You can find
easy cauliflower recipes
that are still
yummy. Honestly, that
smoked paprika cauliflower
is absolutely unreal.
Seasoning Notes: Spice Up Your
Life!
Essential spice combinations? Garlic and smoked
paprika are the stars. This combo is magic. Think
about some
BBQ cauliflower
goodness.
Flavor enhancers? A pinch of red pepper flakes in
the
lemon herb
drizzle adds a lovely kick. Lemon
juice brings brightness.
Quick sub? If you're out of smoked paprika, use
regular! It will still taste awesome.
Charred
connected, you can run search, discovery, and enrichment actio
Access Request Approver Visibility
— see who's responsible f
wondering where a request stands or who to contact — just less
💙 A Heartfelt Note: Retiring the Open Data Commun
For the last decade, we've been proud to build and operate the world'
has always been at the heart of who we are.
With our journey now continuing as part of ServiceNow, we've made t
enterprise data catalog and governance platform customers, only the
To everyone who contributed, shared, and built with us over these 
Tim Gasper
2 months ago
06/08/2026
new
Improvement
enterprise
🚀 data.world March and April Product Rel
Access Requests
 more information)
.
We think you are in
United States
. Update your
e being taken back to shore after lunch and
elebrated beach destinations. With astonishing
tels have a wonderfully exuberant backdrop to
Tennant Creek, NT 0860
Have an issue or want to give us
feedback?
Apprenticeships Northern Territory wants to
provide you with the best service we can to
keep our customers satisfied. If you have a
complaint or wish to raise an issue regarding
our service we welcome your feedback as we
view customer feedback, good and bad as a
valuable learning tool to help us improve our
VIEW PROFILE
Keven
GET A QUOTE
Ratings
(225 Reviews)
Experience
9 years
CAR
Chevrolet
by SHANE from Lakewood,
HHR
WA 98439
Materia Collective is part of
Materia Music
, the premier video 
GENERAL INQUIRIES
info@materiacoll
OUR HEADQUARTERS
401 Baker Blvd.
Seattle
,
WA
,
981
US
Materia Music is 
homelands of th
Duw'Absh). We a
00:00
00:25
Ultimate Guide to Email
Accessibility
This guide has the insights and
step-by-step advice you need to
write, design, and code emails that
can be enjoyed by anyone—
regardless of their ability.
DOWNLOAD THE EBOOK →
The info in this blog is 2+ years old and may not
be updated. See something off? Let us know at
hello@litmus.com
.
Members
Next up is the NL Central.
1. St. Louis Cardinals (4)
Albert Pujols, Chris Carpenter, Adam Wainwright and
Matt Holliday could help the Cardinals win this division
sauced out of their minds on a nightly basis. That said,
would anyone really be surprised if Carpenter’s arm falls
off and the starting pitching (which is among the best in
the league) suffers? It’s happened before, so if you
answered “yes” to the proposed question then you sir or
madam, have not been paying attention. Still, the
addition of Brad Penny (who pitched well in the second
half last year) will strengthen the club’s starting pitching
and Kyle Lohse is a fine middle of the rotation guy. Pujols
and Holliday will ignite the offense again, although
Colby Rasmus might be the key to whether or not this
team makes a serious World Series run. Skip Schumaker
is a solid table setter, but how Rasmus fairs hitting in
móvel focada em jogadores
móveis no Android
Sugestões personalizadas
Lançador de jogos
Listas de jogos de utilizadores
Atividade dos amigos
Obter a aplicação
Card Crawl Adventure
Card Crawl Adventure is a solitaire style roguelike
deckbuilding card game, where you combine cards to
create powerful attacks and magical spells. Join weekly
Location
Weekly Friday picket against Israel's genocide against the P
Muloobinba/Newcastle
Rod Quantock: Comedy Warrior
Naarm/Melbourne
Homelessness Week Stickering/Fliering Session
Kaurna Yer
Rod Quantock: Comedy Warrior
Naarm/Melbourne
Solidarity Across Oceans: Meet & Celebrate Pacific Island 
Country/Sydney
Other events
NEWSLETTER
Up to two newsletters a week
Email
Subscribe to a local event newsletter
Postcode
____________________
Task statement - Each line of the data needs to be repeated exactly.

The completed task -
You can find
easy cauliflower recipes
that are still
yummy. Honestly, that
smoked paprika cauliflower
is absolutely unreal.
Seasoning Notes: Spice Up Your
Life!
Essential spice combinations? Garlic and smoked
paprika are the stars. This combo is magic. Think
about some
BBQ cauliflower
goodness.
Flavor enhancers? A pinch of red pepper flakes in
the
lemon herb
drizzle adds a lovely kick. Lemon
juice brings brightness.
Quick sub? If you're out of smoked paprika, use
regular! It will still taste awesome.
Charred
connected, you can run search, discovery, and enrichment actio
Access Request Approver Visibility
— see who's responsible f
wondering where a request stands or who to contact — just less
💙 A Heartfelt Note: Retiring the Open Data Commun
For the last decade, we've been proud to build and operate the world'
has always been at the heart of who we are.
With our journey now continuing as part of ServiceNow, we've made t
enterprise data catalog and governance platform customers, only the
To everyone who contributed, shared, and built with us over these 
Tim Gasper
2 months ago
06/08/2026
new
Improvement
enterprise
🚀 data.world March and April Product Rel
Access Requests
 more information)
.
We think you are in
United States
. Update your
e being taken back to shore after lunch and
elebrated beach destinations. With astonishing
tels have a wonderfully exuberant backdrop to
Tennant Creek, NT 0860
Have an issue or want to give us
feedback?
Apprenticeships Northern Territory wants to
provide you with the best service we can to
keep our customers satisfied. If you have a
complaint or wish to raise an issue regarding
our service we welcome your feedback as we
view customer feedback, good and bad as a
valuable learning tool to help us improve our
VIEW PROFILE
Keven
GET A QUOTE
Ratings
(225 Reviews)
Experience
9 years
CAR
Chevrolet
by SHANE from Lakewood,
HHR
WA 98439
Materia Collective is part of
Materia Music
, the premier video 
GENERAL INQUIRIES
info@materiacoll
OUR HEADQUARTERS
401 Baker Blvd.
Seattle
,
WA
,
981
US
Materia Music is 
homelands of th
Duw'Absh). We a
00:00
00:25
Ultimate Guide to Email
Accessibility
This guide has the insights and
step-by-step advice you need to
write, design, and code emails that
can be enjoyed by anyone—
regardless of their ability.
DOWNLOAD THE EBOOK →
The info in this blog is 2+ years old and may not
be updated. See something off? Let us know at
hello@litmus.com
.
Members
Next up is the NL Central.
1. St. Louis Cardinals (4)
Albert Pujols, Chris Carpenter, Adam Wainwright and
Matt Holliday could help the Cardinals win this division
sauced out of their minds on a nightly basis. That said,
would anyone really be surprised if Carpenter’s arm falls
off and the starting pitching (which is among the best in
the league) suffers? It’s happened before, so if you
answered “yes” to the proposed question then you sir or
madam, have not been paying attention. Still, the
addition of Brad Penny (who pitched well in the second
half last year) will strengthen the club’s starting pitching
and Kyle Lohse is a fine middle of the rotation guy. Pujols
and Holliday will ignite the offense again, although
Colby Rasmus might be the key to whether or not this
team makes a serious World Series run. Skip Schumaker
is a solid table setter, but how Rasmus fairs hitting in
móvel focada em jogadores
móveis no Android
Sugestões personalizadas
Lançador de jogos
Listas de jogos de utilizadores
Atividade dos amigos
Obter a aplicação
Card Crawl Adventure
Card Crawl Adventure is a solitaire style roguelike
deckbuilding card game, where you combine cards to
create powerful attacks and magical spells. Join weekly
Location
Weekly Friday picket against Israel's genocide against the P
Muloobinba/Newcastle
Rod Quantock: Comedy Warrior
Naarm/Melbourne
Homelessness Week Stickering/Fliering Session
Kaurna Yer
Rod Quantock: Comedy Warrior
Naarm/Melbourne
Solidarity Across Oceans: Meet & Celebrate Pacific Island 
Country/Sydney
Other events
NEWSLETTER
Up to two newsletters a week
Email
Subscribe to a local event newsletter
Postcode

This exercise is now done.